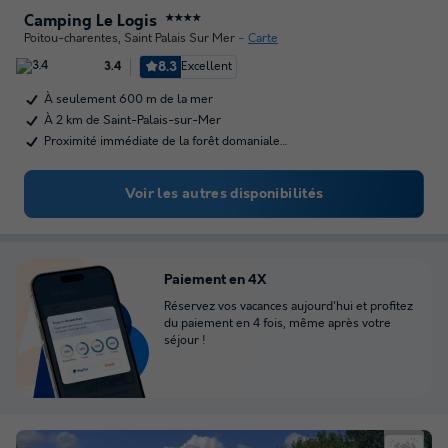
Camping Le Logis
★★★★
Poitou-charentes
,
Saint Palais Sur Mer
Carte
8.3
Excellent
3.4
À seulement 600 m de la mer
À 2 km de Saint-Palais-sur-Mer
Proximité immédiate de la forêt domaniale…
Voir les autres disponibilités
Paiement en 4X
Réservez vos vacances aujourd'hui et profitez
du paiement en 4 fois, même après votre
séjour !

*Work request*. Tell how many lines of the listing include the word "Palais", replying with nothing but the number.

*Task output*. 2